The remainder obtained when the polynomial x+x^3 +x^9+x^27+x^81+x^2^243 is divided by x^2-1 is:
The answer is given as 6x but I dont know how to proceed.
Thanks
Shouldn't it be: $\displaystyle P(x)=x+x^3 +x^9+x^{27}+x^{81}+x^{243}$?
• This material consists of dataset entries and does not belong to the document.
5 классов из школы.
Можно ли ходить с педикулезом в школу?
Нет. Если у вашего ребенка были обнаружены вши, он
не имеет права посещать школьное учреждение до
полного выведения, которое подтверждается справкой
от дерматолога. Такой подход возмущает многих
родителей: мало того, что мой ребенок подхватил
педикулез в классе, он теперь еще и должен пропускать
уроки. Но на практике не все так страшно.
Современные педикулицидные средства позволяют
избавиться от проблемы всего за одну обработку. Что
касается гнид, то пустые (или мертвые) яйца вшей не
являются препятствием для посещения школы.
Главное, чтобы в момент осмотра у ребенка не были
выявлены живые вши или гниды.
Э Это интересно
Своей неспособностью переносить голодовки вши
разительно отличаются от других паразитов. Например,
Anyway, when divided by $\displaystyle x^2-1=(x-1)(x+1)$:
$\displaystyle P(x)=[Q(x)](x-1)(x+1) + R(x)$, where Q(x) is the quotient, R(x) is the remainder. Its degree can be at most 1, so $\displaystyle R(x)=ax+b$ and
$\displaystyle P(x)=[Q(x)](x-1)(x+1) + ax+b$
Now
$\displaystyle P(1)=1+1^3+1^9+1^{27}+1^{81}+1^{243}=6$
$\displaystyle P(-1)=-1+(-1)^3+(-1)^9+(-1)^{27}+(-1)^{81}+(-1)^{243}=-6$
but also $\displaystyle P(1)=a+b$
$\displaystyle P(-1)=-a+b$
Now you've got 2 simultaneous equations, solving for a and b gives a=6, b=0 so R(x)=6x.